2021 IEEE International Symposium on Information Theory

Technical Program

Paper ID	D4-S4-T1.3
Paper Title	Efficient and Robust Distributed Matrix Computations via Convolutional Coding
Authors	Anindya Bijoy Das, Aditya Ramamoorthy, Namrata Vaswani, Iowa State University, United States
Session	D4-S4-T1: Coded Distributed Matrix Multiplication II
Chaired Session:	Thursday, 15 July, 23:00 - 23:20
Engagement Session:	Thursday, 15 July, 23:20 - 23:40
Abstract	Distributed matrix computations are well-recognized to suffer from the problem of stragglers (slow or failed worker nodes).

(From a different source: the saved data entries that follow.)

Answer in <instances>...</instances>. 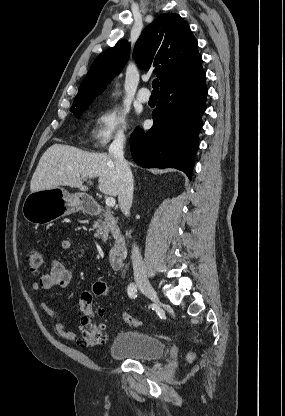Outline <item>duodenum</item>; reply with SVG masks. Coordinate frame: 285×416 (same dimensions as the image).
Listing matches in <instances>:
<instances>
[{
  "label": "duodenum",
  "instance_id": "obj_1",
  "mask_svg": "<svg viewBox=\"0 0 285 416\" xmlns=\"http://www.w3.org/2000/svg\"><path fill=\"white\" fill-rule=\"evenodd\" d=\"M77 200L90 214L98 215L102 211L101 206L98 204V198L90 197L89 193H78ZM126 249L127 240L124 235H119L113 241L108 253L111 269L119 270L122 268Z\"/></svg>",
  "mask_w": 285,
  "mask_h": 416
}]
</instances>
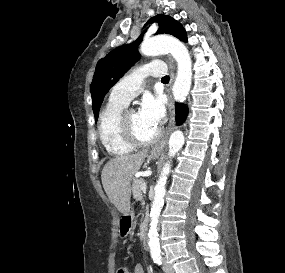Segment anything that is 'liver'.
Here are the masks:
<instances>
[{"instance_id":"1","label":"liver","mask_w":285,"mask_h":273,"mask_svg":"<svg viewBox=\"0 0 285 273\" xmlns=\"http://www.w3.org/2000/svg\"><path fill=\"white\" fill-rule=\"evenodd\" d=\"M147 150L109 160L101 174L103 188L114 206L123 214L130 212L131 180L140 169Z\"/></svg>"}]
</instances>
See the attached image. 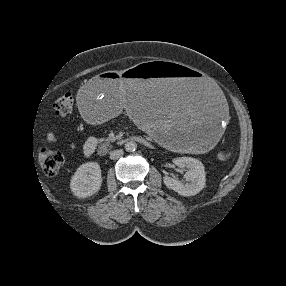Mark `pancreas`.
Segmentation results:
<instances>
[{"instance_id":"1","label":"pancreas","mask_w":286,"mask_h":286,"mask_svg":"<svg viewBox=\"0 0 286 286\" xmlns=\"http://www.w3.org/2000/svg\"><path fill=\"white\" fill-rule=\"evenodd\" d=\"M116 139L117 137H108L106 139L102 138L100 141L114 142Z\"/></svg>"}]
</instances>
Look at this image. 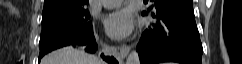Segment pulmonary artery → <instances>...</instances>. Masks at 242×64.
Segmentation results:
<instances>
[{
	"mask_svg": "<svg viewBox=\"0 0 242 64\" xmlns=\"http://www.w3.org/2000/svg\"><path fill=\"white\" fill-rule=\"evenodd\" d=\"M102 3L107 8H113L121 5L122 0H103Z\"/></svg>",
	"mask_w": 242,
	"mask_h": 64,
	"instance_id": "pulmonary-artery-1",
	"label": "pulmonary artery"
}]
</instances>
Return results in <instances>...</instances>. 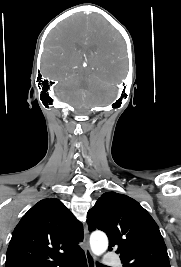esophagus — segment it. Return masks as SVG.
Masks as SVG:
<instances>
[{"label": "esophagus", "instance_id": "esophagus-1", "mask_svg": "<svg viewBox=\"0 0 181 267\" xmlns=\"http://www.w3.org/2000/svg\"><path fill=\"white\" fill-rule=\"evenodd\" d=\"M88 227L87 225H85L84 227V252H85V256H86V260H87V265L88 267H95V258L90 250L89 247V241H88Z\"/></svg>", "mask_w": 181, "mask_h": 267}]
</instances>
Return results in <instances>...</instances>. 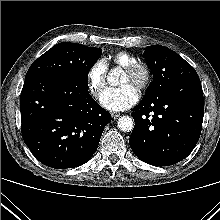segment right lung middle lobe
<instances>
[{"label":"right lung middle lobe","mask_w":220,"mask_h":220,"mask_svg":"<svg viewBox=\"0 0 220 220\" xmlns=\"http://www.w3.org/2000/svg\"><path fill=\"white\" fill-rule=\"evenodd\" d=\"M101 54L100 48L69 42L59 43L33 62L25 79L59 76L87 80L89 70Z\"/></svg>","instance_id":"dd1d6c3e"}]
</instances>
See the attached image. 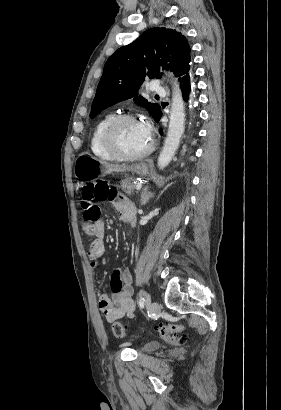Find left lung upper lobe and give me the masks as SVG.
<instances>
[{"mask_svg": "<svg viewBox=\"0 0 281 410\" xmlns=\"http://www.w3.org/2000/svg\"><path fill=\"white\" fill-rule=\"evenodd\" d=\"M160 66L174 72L178 80L191 71L190 47L180 32L165 27L152 28L111 55L104 66L90 117L94 118L115 103L133 98L155 119L161 110L160 105L138 96V88L146 76L160 78Z\"/></svg>", "mask_w": 281, "mask_h": 410, "instance_id": "5c2ea615", "label": "left lung upper lobe"}]
</instances>
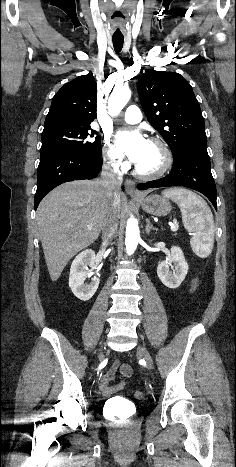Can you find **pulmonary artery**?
Instances as JSON below:
<instances>
[{
  "instance_id": "1",
  "label": "pulmonary artery",
  "mask_w": 236,
  "mask_h": 467,
  "mask_svg": "<svg viewBox=\"0 0 236 467\" xmlns=\"http://www.w3.org/2000/svg\"><path fill=\"white\" fill-rule=\"evenodd\" d=\"M122 119L129 124H135L142 119V114L136 105H130L122 115Z\"/></svg>"
}]
</instances>
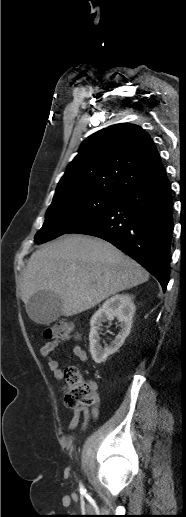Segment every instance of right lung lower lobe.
Segmentation results:
<instances>
[{
	"label": "right lung lower lobe",
	"mask_w": 186,
	"mask_h": 517,
	"mask_svg": "<svg viewBox=\"0 0 186 517\" xmlns=\"http://www.w3.org/2000/svg\"><path fill=\"white\" fill-rule=\"evenodd\" d=\"M173 202L167 176L124 193L69 233L104 239L132 257L166 290L170 276Z\"/></svg>",
	"instance_id": "98d812e1"
}]
</instances>
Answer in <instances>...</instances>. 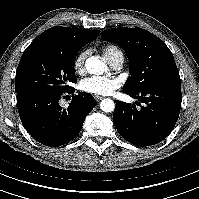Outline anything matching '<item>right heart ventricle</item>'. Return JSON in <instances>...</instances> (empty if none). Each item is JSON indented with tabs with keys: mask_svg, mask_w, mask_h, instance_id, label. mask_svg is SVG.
<instances>
[{
	"mask_svg": "<svg viewBox=\"0 0 199 199\" xmlns=\"http://www.w3.org/2000/svg\"><path fill=\"white\" fill-rule=\"evenodd\" d=\"M103 54L109 63H111L115 59L116 56H118V55L123 56L122 51L114 45L106 46L103 49Z\"/></svg>",
	"mask_w": 199,
	"mask_h": 199,
	"instance_id": "e07e8e85",
	"label": "right heart ventricle"
}]
</instances>
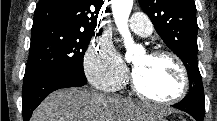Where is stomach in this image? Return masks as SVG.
<instances>
[{
	"mask_svg": "<svg viewBox=\"0 0 217 121\" xmlns=\"http://www.w3.org/2000/svg\"><path fill=\"white\" fill-rule=\"evenodd\" d=\"M154 121H164V119L157 117V118L154 119Z\"/></svg>",
	"mask_w": 217,
	"mask_h": 121,
	"instance_id": "stomach-1",
	"label": "stomach"
}]
</instances>
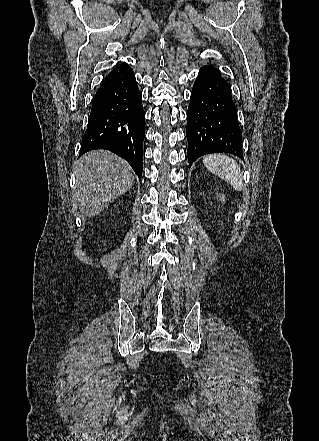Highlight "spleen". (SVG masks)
Masks as SVG:
<instances>
[{
  "label": "spleen",
  "instance_id": "spleen-1",
  "mask_svg": "<svg viewBox=\"0 0 319 441\" xmlns=\"http://www.w3.org/2000/svg\"><path fill=\"white\" fill-rule=\"evenodd\" d=\"M204 165L213 174L229 183L234 189L241 191L243 178L241 170L232 158L221 154L207 155L203 158Z\"/></svg>",
  "mask_w": 319,
  "mask_h": 441
}]
</instances>
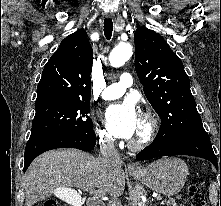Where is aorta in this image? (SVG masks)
Masks as SVG:
<instances>
[{
  "label": "aorta",
  "instance_id": "1",
  "mask_svg": "<svg viewBox=\"0 0 221 206\" xmlns=\"http://www.w3.org/2000/svg\"><path fill=\"white\" fill-rule=\"evenodd\" d=\"M133 54V47L130 43L118 44L110 53L109 61L112 67H120L130 59ZM144 206V205H139Z\"/></svg>",
  "mask_w": 221,
  "mask_h": 206
}]
</instances>
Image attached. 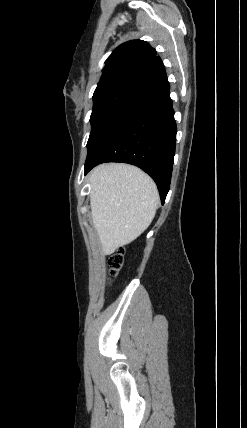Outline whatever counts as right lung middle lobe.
<instances>
[{
	"label": "right lung middle lobe",
	"instance_id": "dd1d6c3e",
	"mask_svg": "<svg viewBox=\"0 0 247 428\" xmlns=\"http://www.w3.org/2000/svg\"><path fill=\"white\" fill-rule=\"evenodd\" d=\"M139 93L128 89H112L93 95V109L90 117L91 133L89 149L105 126Z\"/></svg>",
	"mask_w": 247,
	"mask_h": 428
}]
</instances>
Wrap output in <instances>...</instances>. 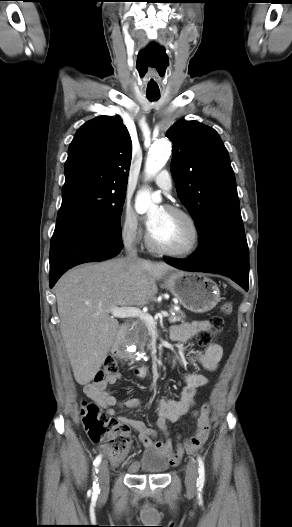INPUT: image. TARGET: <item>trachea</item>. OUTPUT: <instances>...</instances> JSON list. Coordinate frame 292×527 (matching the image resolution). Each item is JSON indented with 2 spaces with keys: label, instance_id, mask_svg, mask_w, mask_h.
Returning <instances> with one entry per match:
<instances>
[{
  "label": "trachea",
  "instance_id": "trachea-1",
  "mask_svg": "<svg viewBox=\"0 0 292 527\" xmlns=\"http://www.w3.org/2000/svg\"><path fill=\"white\" fill-rule=\"evenodd\" d=\"M147 98L150 101H157L160 98V95L147 94Z\"/></svg>",
  "mask_w": 292,
  "mask_h": 527
}]
</instances>
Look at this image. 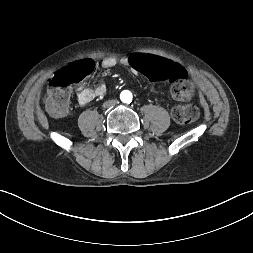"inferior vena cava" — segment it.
<instances>
[{"instance_id":"inferior-vena-cava-1","label":"inferior vena cava","mask_w":253,"mask_h":253,"mask_svg":"<svg viewBox=\"0 0 253 253\" xmlns=\"http://www.w3.org/2000/svg\"><path fill=\"white\" fill-rule=\"evenodd\" d=\"M118 103L117 100H108L106 102L103 103V107L104 108H110V107H114L116 104Z\"/></svg>"}]
</instances>
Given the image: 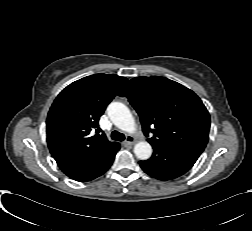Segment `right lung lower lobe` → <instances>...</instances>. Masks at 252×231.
<instances>
[{
    "mask_svg": "<svg viewBox=\"0 0 252 231\" xmlns=\"http://www.w3.org/2000/svg\"><path fill=\"white\" fill-rule=\"evenodd\" d=\"M112 162H111V164H112ZM111 164L105 169V171L103 173H105L109 169V167L111 166Z\"/></svg>",
    "mask_w": 252,
    "mask_h": 231,
    "instance_id": "obj_1",
    "label": "right lung lower lobe"
}]
</instances>
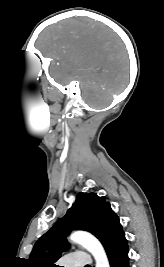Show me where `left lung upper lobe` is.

The majority of prior work in this area has presented straggler mitigation strategies that are (i) either sub-optimal in terms of their straggler resilience, or (ii) suffer from numerical problems, i.e., there is a blow-up of round-off errors in the decoded result owing to the high condition numbers of the corresponding decoding matrices. This work introduces a novel solution framework, based on embedding the computations into the structure of a convolutional code, that removes these limitations. Our approach is provably optimal in terms of its straggler resilience, and has excellent numerical robustness which can be theoretically quantified by deriving a computable upper bound on the worst case condition number over all possible decoding matrices. All above claims are backed up by extensive experiments done on the AWS cloud platform.